Livestock husbandry characteristics
Raising cattle, small ruminants or village chickens alone, with one other livestock species or all three livestock species together, did not influence the nutritional management (i.e. grazing practices, provision of supplementray feed and water). Similarity, grazing was common for both cattle (~ 70% of 382) and small ruminants (~ 90% of 303), whereas provision of cut and carry grass was more frequently conducted for cattle (~ 50%) compared to small ruminants (~ 2%). Patterns of cattle grazing differed significantly between seasons (p < 0.01). Seventy-four percent of cattle herds were taken out for grazing in the rainy season (June–October) and winter (November–February), whereas only 62.0% of herds grazed in the summer months (March–May; Table 2). Providing supplementary feed to cattle was more common (> 50% of HH) during summer and then decreased (< 50%) in the winter and rainy seasons. In contrast, no seasonal differences were observed for small ruminant grazing, with approximately 98.0% of small ruminant flocks grazing in summer, the rainy season and winter alike.
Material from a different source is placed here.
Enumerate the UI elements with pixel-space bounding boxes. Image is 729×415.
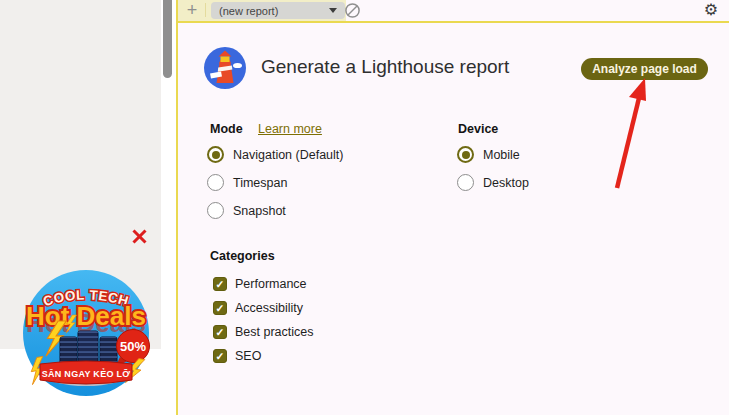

Similarly, there were no seasonal differences in nutritional management of village chickens, with 90.0% of village chicken flocks scavenging in all three seasons of the year. Additional feeds such as rice (90.0%), food scraps (48.0%), maize/sorghum (25.0%) and broken rice (10.0%) were provided. Wells were the most common source of drinking water for all species (70.0–80.0%). No water was provided at home to approximately 5% of ruminant herds and 13% village chicken flocks (Table 2).
Ruminants were generally provided with some form of shelter structure (cattle 82.2%; small ruminants 93.0%), while only 12.8% of farmers provided shelters to village chicken. A larger proportion of cattle (82.2%) and small ruminant farmers (93.0%) provided overnight shelters for animals. A large proportion of cattle and small ruminants provided shelter with natural material whereas the provision of shelter to village chicken was scarce (Supplementary Table 2). However, housing was more likely to be provided to cattle and small ruminants when they were kept alone, rather than in combination with other species (p = 0.058 for cattle; p = 0.0218 for small ruminants; Table 1).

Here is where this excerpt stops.